Estonia’s Spring Storm (Kevadtorm) large-scale military training exercise, including 5,000 Estonian and 2,000 Allied forces, concluded with a week of live-fire shooting drills by various branches of arms. In addition to Estonian active duty personnel, the exercise saw the participation of reservists and conscripts. During the Spring Storm’s live-fire portion held at the central training area of the Estonian Defence Forces (EDF) and near Rutja on the country’s north in the first week of June, almost all types of Estonian and Allied weapons were fired. The primary aim of the exercise was to train the operational structure of EDF to perform their wartime tasks.
Spring Storm as a notable success in all its parts despite certain challenges and coronavirus-related restrictions. The exercise culminated with tactical live-fire shooting drills organized by the 1st Infantry Brigade. Future reservists of the 22nd the 12th Infantry Battalions had to plan and execute combat missions while on the defensive, conducting ambushes and counter-attacks.
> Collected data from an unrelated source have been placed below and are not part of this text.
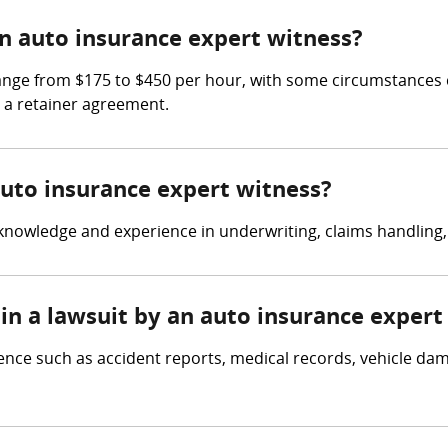
 auto insurance expert witness?
ange from $175 to $450 per hour, with some circumstances c
n a retainer agreement.
auto insurance expert witness?
nowledge and experience in underwriting, claims handling, 
in a lawsuit by an auto insurance expert
ence such as accident reports, medical records, vehicle d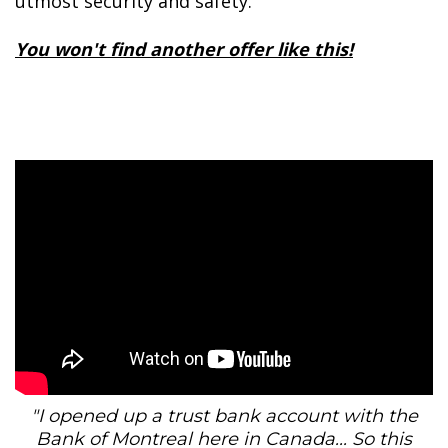
utmost security and safety.
You won't find another offer like this!
"I opened up a trust bank account with the
Bank of Montreal here in Canada... So this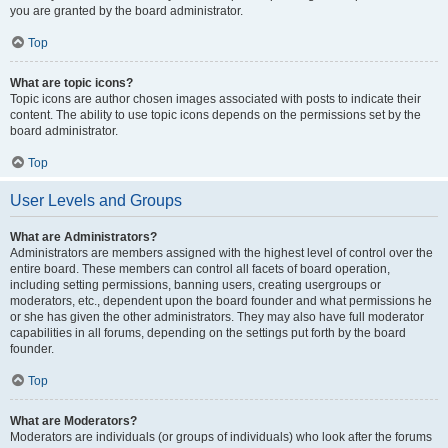
you are granted by the board administrator.
Top
What are topic icons?
Topic icons are author chosen images associated with posts to indicate their
content. The ability to use topic icons depends on the permissions set by the
board administrator.
Top
User Levels and Groups
What are Administrators?
Administrators are members assigned with the highest level of control over the
entire board. These members can control all facets of board operation,
including setting permissions, banning users, creating usergroups or
moderators, etc., dependent upon the board founder and what permissions he
or she has given the other administrators. They may also have full moderator
capabilities in all forums, depending on the settings put forth by the board
founder.
Top
What are Moderators?
Moderators are individuals (or groups of individuals) who look after the forums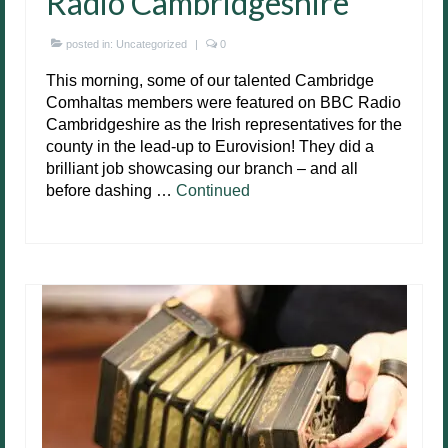
Radio Cambridgeshire
posted in:
Uncategorized
|
0
This morning, some of our talented Cambridge
Comhaltas members were featured on BBC Radio
Cambridgeshire as the Irish representatives for the
county in the lead-up to Eurovision! They did a
brilliant job showcasing our branch – and all
before dashing …
Continued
Alongside the Estonian brigades’ the exercise involved UK and US helicopters, a Latvian mortar platoon, Polish forces, the British-led eFP Battle Group and, as fire control personnel, the Estonian Defence League (Kaitseliit) and reservists.
During the first week of Spring Storm which started on May 17, anti-airborne combat techniques and tactics were rehearsed by the Kalev Infantry Battalion, wheres members of the 22nd Infantry Battalion and the 17th Combat Engineer Battalion were responsible for preparing defensive positions. The phase of battle operations, which kicked off on May 24, saw all involved troops fighting against larger bridage-size formations in a wider battle environment. Along with Allies providing close air support, units from the two Estonian brigades played their own adversaries in order to check the level of training of their conscripts and active duty personnel.
The Browning M2 heavy machine gun, the ZU-23-2 23 mm anti-aircraft gun, the Mistral and HVM anti-aircraft missile systems and Hellfire missiles fired from AH-64 Apache attack helicopters were used to destroy both flying and sea-based targets. The Estonian Navy supported the shooting exercises by launching waterborne targets from a warship into the target area. Spring Storm also reached Hiiumaa, the country’s second largest island, where the Estonian naval formations practiced coastal defence in cooperation with the Polish Allies, who deployed their naval missile unit with three launchers in support of the exercise.